Wet weather driving
After a long hot dry spell, rubber, oil and other contaminants build up on the road surface, causing it to become slippery after the first rainfall. Heavy or prolonged rain can also cause flash flooding making driving conditions even more hazardous. Driving a fully loaded truck in these conditions requires skill and the driver’s full attention. If you find yourself driving in a downpour or a quick moving storm, follow these safety tips.
It goes without saying that driving in the rain means you have to slow down and drive to the weather conditions. Speed and surface water can cause your vehicle to aquaplane (hydroplane) or skid, knowing how to deal with the situation can be the difference between life and death.
Aquaplaning happens when there is a build-up of water between the road surface and the tyres of the vehicle. When this happens, the tyres lose contact with the road surface completely making it easy to lose control of the vehicle. To reduce your chances of aquaplaning, disengage cruise control, slow down and avoid harsh breaking.
Skidding is different to aquaplaning. The vehicle skids when some of its tyres slip, but retains some traction on the road. A skidding truck is very difficult to control especially when loaded. Wet weather driving increases the risk of skidding, so reduce speed slowly and smoothly to allow all of the tyres to grip to the road.
It’s good driving practice to use your lights, both to see and be seen. This is even more important in the poor visibility caused by wet weather where road conditions cause vehicles to merge into the surroundings. Drive with headlights on low beam especially if there is fog in the area. Keep windscreens clear of condensation by using the air conditioner or demister. If conditions are really dangerous, slow down and pull off the road. Turn on hazard lights so other road users can see you. It’s preferable for drivers to stay inside the vehicle, but in circumstances where it’s essential to get out, wear high vis clothing and carry a torch.
Driving to weather conditions is essential in the rain. As a minimum, double the distance between yourself and the vehicle in front and avoid braking, accelerating or turning suddenly. Generally speaking, the safe braking distance is driving at least 4 seconds behind the vehicle in front of you.
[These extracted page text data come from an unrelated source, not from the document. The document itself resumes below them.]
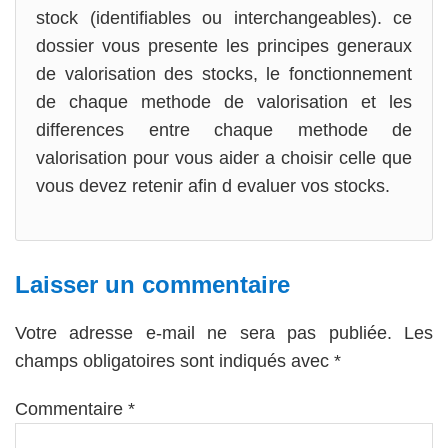
stock (identifiables ou interchangeables). ce
dossier vous presente les principes generaux
de valorisation des stocks, le fonctionnement
de chaque methode de valorisation et les
differences entre chaque methode de
valorisation pour vous aider a choisir celle que
vous devez retenir afin d evaluer vos stocks.
Laisser un commentaire
Votre adresse e-mail ne sera pas publiée.
Les
champs obligatoires sont indiqués avec
*
Commentaire
*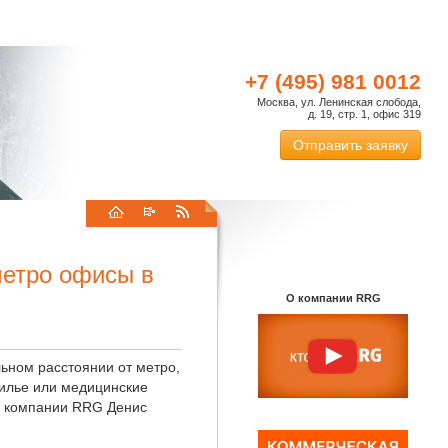
+7 (495) 981 0012
Москва, ул. Ленинская слобода,
д. 19, стр. 1, офис 319
Отправить заявку
метро офисы в
О компании RRG
ьном расстоянии от метро,
илье или медицинские
р компании RRG Денис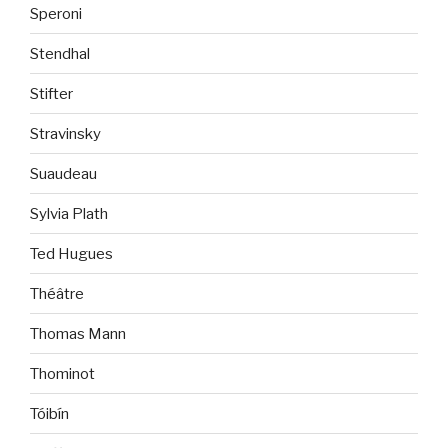
Speroni
Stendhal
Stifter
Stravinsky
Suaudeau
Sylvia Plath
Ted Hugues
Théâtre
Thomas Mann
Thominot
Tóibín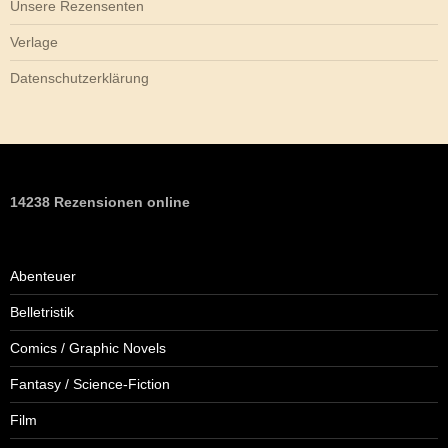
Unsere Rezensenten
Verlage
Datenschutzerklärung
14238 Rezensionen online
Abenteuer
Belletristik
Comics / Graphic Novels
Fantasy / Science-Fiction
Film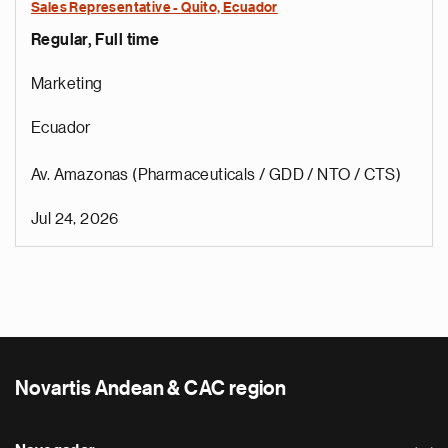
Sales Representative - Quito, Ecuador
Regular, Full time
Marketing
Ecuador
Av. Amazonas (Pharmaceuticals / GDD / NTO / CTS)
Jul 24, 2026
Novartis Andean & CAC region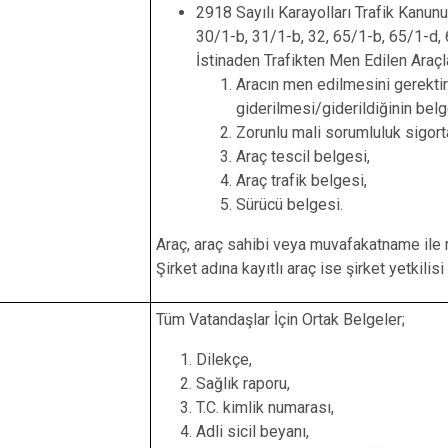
2918 Sayılı Karayolları Trafik Kanunu
30/1-b, 31/1-b, 32, 65/1-b, 65/1-d
İstinaden Trafikten Men Edilen Araçl
Aracın men edilmesini gerektir
giderilmesi/giderildiğinin bel
Zorunlu mali sorumluluk sigort
Araç tescil belgesi,
Araç trafik belgesi,
Sürücü belgesi.
Araç, araç sahibi veya muvafakatname ile m
Şirket adına kayıtlı araç ise şirket yetkilisi
Tüm Vatandaşlar İçin Ortak Belgeler;
Dilekçe,
Sağlık raporu,
T.C. kimlik numarası,
Adli sicil beyanı,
In wet weather, you need to double your stopping time to at least 8 seconds. A truck travelling at 60 kmh requires 85 metres to stop in good dry conditions, double when its wet.
When weather conditions are bad, it’s more important than ever to maintain the correct position on the road. Use road line markings to stay in the middle of your lane. Avoid changing lanes and maintain a safe distance between yourself and other road users.
Tired drivers cause road traffic accidents, in wet weather the hypnotic sound of the wipers can cause tired drivers to micro-sleep. Keep AC on cool and stop for regular breaks.